DeepGraphLearning / ConfGF

Implementation of Learning Gradient Fields for Molecular Conformation Generation (ICML 2021).
MIT License
159 stars 35 forks source link

The conformation generated is 2D and how to make sure it is a proper conformer as output? #9

Open mw742 opened 1 year ago

mw742 commented 1 year ago

Hello

Thank you for your work and it is useful for fast generating conformers.

I just have a small technical issue here and want to ask.

So I tried to run the default generating conformers using smiles for any random molecule as input.

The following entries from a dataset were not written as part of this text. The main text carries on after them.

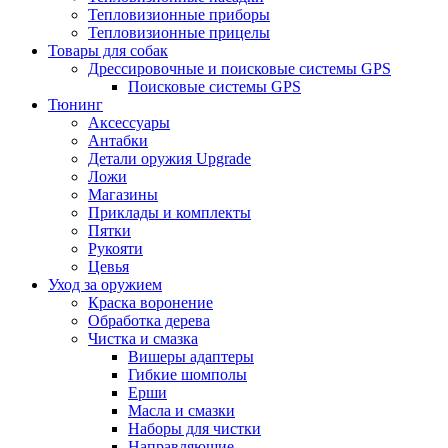
Тепловизионные приборы
Тепловизионные прицелы
Товары для собак
Дрессировочные и поисковые системы GPS
Поисковые системы GPS
Тюнинг
Аксессуары
Антабки
Детали оружия Upgrade
Ложи
Магазины
Приклады и комплекты
Пятки
Рукояти
Цевья
Уход за оружием
Краска воронение
Обработка дерева
Чистка и смазка
Вишеры адаптеры
Гибкие шомполы
Ерши
Масла и смазки
Наборы для чистки
Направляющие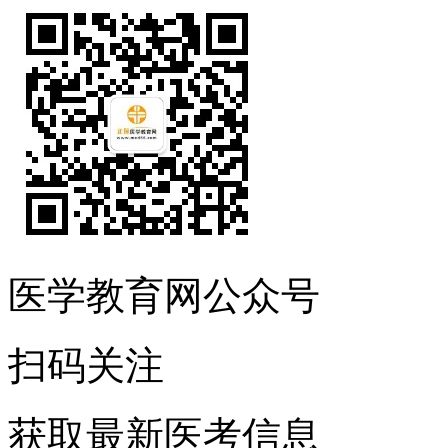
医学教育网公众号
扫码关注
获取最新医考信息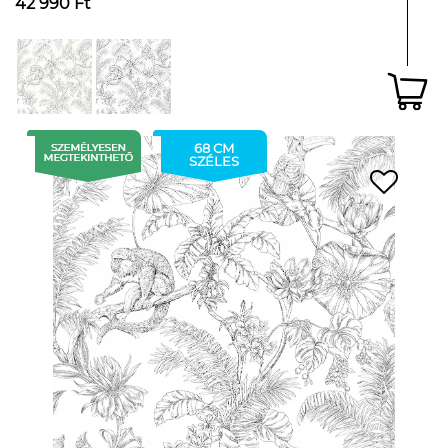
42 990 Ft
68 CM
SZÉLES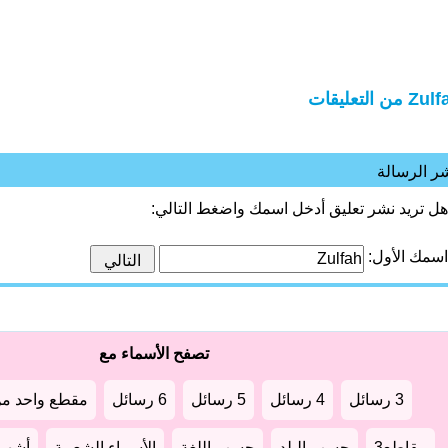
Z من التعليقات
ر الرسالة
هل تريد نشر تعليق أدخل اسمك واضغط التالي:
اسمك الأول:
تصفح الأسماء مع
3 رسائل
4 رسائل
5 رسائل
6 رسائل
مقطع واحد من
مقاطع3
حسب البلد
حسب اللغة
الأسماء الشعبية
أشهر أ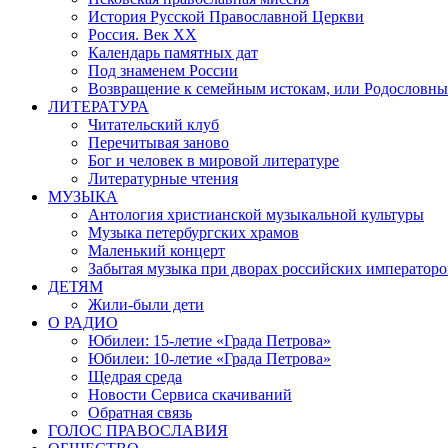
История Русской Православной Церкви
Россия. Век ХХ
Календарь памятных дат
Под знаменем России
Возвращение к семейным истокам, или Родословны
ЛИТЕРАТУРА
Читательский клуб
Перечитывая заново
Бог и человек в мировой литературе
Литературные чтения
МУЗЫКА
Антология христианской музыкальной культуры
Музыка петербургских храмов
Маленький концерт
Забытая музыка при дворах российских императоро
ДЕТЯМ
Жили-были дети
О РАДИО
Юбилеи: 15-летие «Града Петрова»
Юбилеи: 10-летие «Града Петрова»
Щедрая среда
Новости Сервиса скачиваний
Обратная связь
ГОЛОС ПРАВОСЛАВИЯ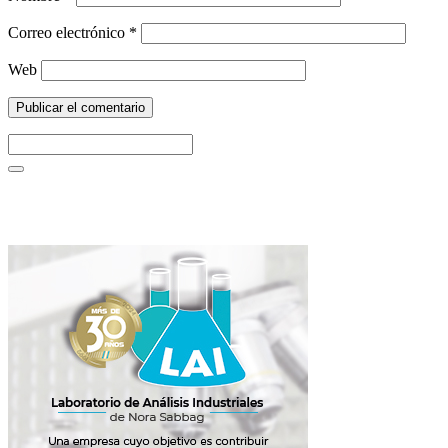
Correo electrónico
*
Web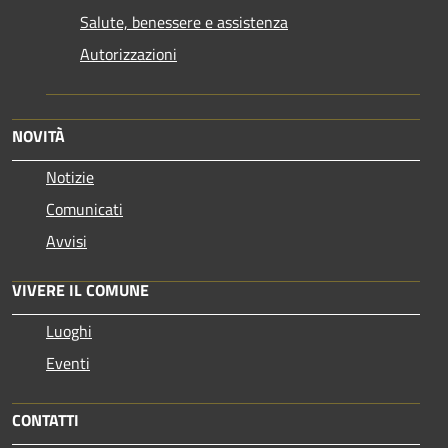
Salute, benessere e assistenza
Autorizzazioni
NOVITÀ
Notizie
Comunicati
Avvisi
VIVERE IL COMUNE
Luoghi
Eventi
CONTATTI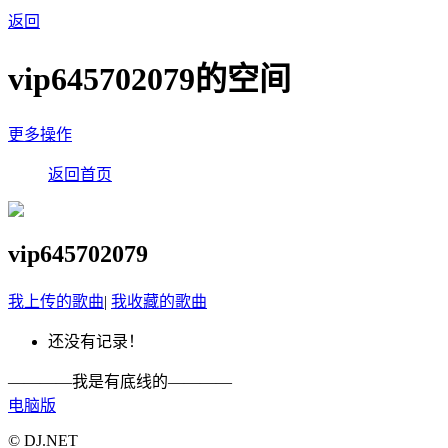
返回
vip645702079的空间
更多操作
返回首页
vip645702079
我上传的歌曲
|
我收藏的歌曲
还没有记录！
————我是有底线的————
电脑版
© DJ.NET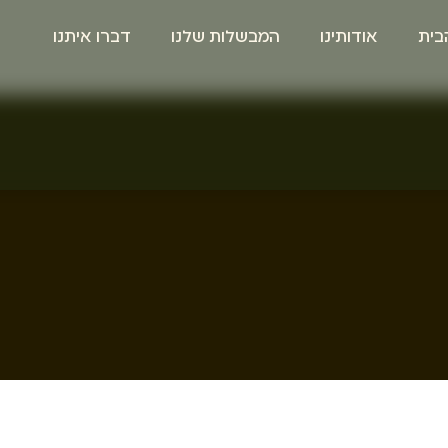
בית
אודותינו
המבשלות שלנו
דברו איתנו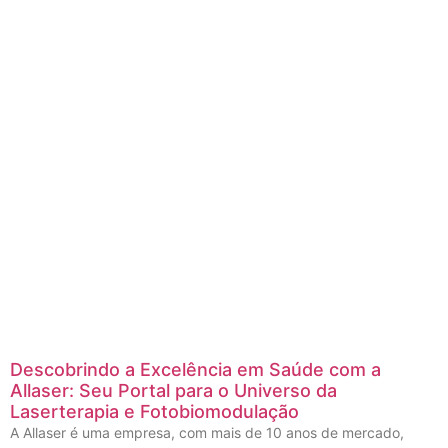
Descobrindo a Excelência em Saúde com a
Allaser: Seu Portal para o Universo da
Laserterapia e Fotobiomodulação
A Allaser é uma empresa, com mais de 10 anos de mercado,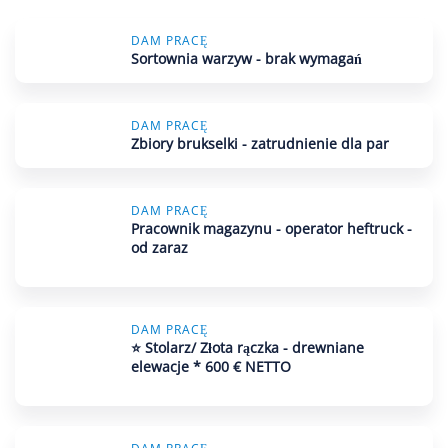
DAM PRACĘ
Sortownia warzyw - brak wymagań
DAM PRACĘ
Zbiory brukselki - zatrudnienie dla par
DAM PRACĘ
Pracownik magazynu - operator heftruck -
od zaraz
DAM PRACĘ
⭐ Stolarz/ Złota rączka - drewniane
elewacje * 600 € NETTO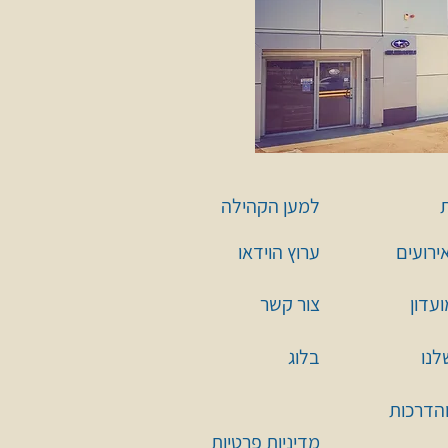
למען הקהילה
אירועים
ערוץ הוידאו
עדון
צור קשר
לנו
בלוג
והדרכות
מדיניות פרטיות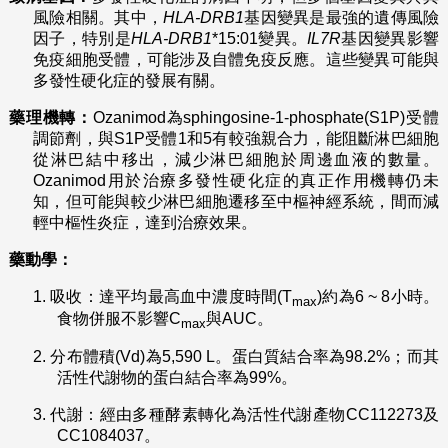
風險相關。其中，
HLA-DRB1
基因變異是最強的遺傳風險
因子，特別是
HLA-DRB1
*15:01變異。
IL7R
基因變異影響
免疫細胞受體，可能涉及自體免疫反應。這些變異可能與
多發性硬化症的發展有關。
藥理機轉：
Ozanimod為sphingosine-1-phosphate(S1P)受體
調節劑，與S1P受體1和5有較強親合力，能阻斷淋巴細胞
從淋巴結中移出，減少淋巴細胞於周邊血液的數量。
Ozanimod用於治療多發性硬化症的真正作用機轉仍未
知，但可能與較少淋巴細胞遷移至中樞神經系統，間而減
輕中樞性炎症，達到治療效果。
藥動學：
1.
吸收：達平均最高血中濃度時間(T
)約為6 ~ 8小時。
max
食物併服不影響C
與AUC。
max
2.
分布體積(Vd)為5,590 L。蛋白質結合率為98.2%；而其
活性代謝物的蛋白結合率為99%。
3.
代謝：經由多種酵素轉化為活性代謝產物CC112273及
CC1084037。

I tried to run the template command for benzene "python -u script/gen.py --config_path ./config/qm9_default.yml --generator ConfGF --smiles c1ccccc1“ and "python -u script/gen.py --config_path ./config/qm9_default.yml --generator ConfGFDist --smiles c1ccccc1" but the output rdmol reading from the .pkl files are both 2D and do not contain 3D coordinates.

As first, I though it is benzene and it might be flat.

Then I tried a random example like CCCC, "python -u script/gen.py --config_path ./config/qm9_default.yml --generator ConfGF --smiles CCCC" and the output is also 2D unless I embed it using Rdkit, but if I use Rdkit to embed, then it will change the coordinates of the output and the conformer is actually refine by Rkdit, as shown below:

"(confgf) popzq@GPUSrv:~/桌面/ConfGF-main/Diamond/qm9_default$ python Python 3.7.16 (default, Jan 17 2023, 22:20:44) [GCC 11.2.0] :: Anaconda, Inc. on linux Type "help", "copyright", "credits" or "license" for more information.

import pandas as pd data = pd.read_pickle('ConfGF_CCCC.pkl') print(data) Data(atom_type=[14], bond_edge_index=[2, 26], d_gen=[128, 1], d_recover=[128, 1], edge_index=[2, 128], edge_length=[128, 1], edge_name=[128], edge_order=[128], edge_type=[128], is_bond=[128], num_pos_gen=[1], num_pos_traj=[1], pos=[14, 3], pos_gen=[14, 3], pos_traj=[70000, 3], rdmol=<rdkit.Chem.rdchem.Mol object at 0x7fa28856d8f0>, smiles="CCCC") from rdkit import Chem from rdkit.Chem import rdMolDescriptors rdmol_object = data.rdmol conf = rdmol_object.GetConformer() Traceback (most recent call last): File "", line 1, in ValueError: Bad Conformer Id positions = conf.GetPositions() Traceback (most recent call last): File "", line 1, in NameError: name 'conf' is not defined AllChem.EmbedMolecule(rdmol_object, randomSeed=42) Traceback (most recent call last): File "", line 1, in NameError: name 'AllChem' is not defined from rdkit import AllChem Traceback (most recent call last): File "", line 1, in ImportError: cannot import name 'AllChem' from 'rdkit' (/home/popzq/anaconda3/envs/confgf/lib/python3.7/site-packages/rdkit/init.py) from rdkit.Chem import AllChem AllChem.EmbedMolecule(rdmol_object, randomSeed=42) 0 conf = rdmol_object.GetConformer() positions = conf.GetPositions() if positions.shape[1] == 3: print("The molecule has 3D coordinates.") else: print("The molecule has 2D coordinates.") ... The molecule has 3D coordinates.

"

I was just wondering, is there any way I can get the original model generating 3D output, instead of using Rkdit to generate a conformer? Is that any issue I might miss in running this model?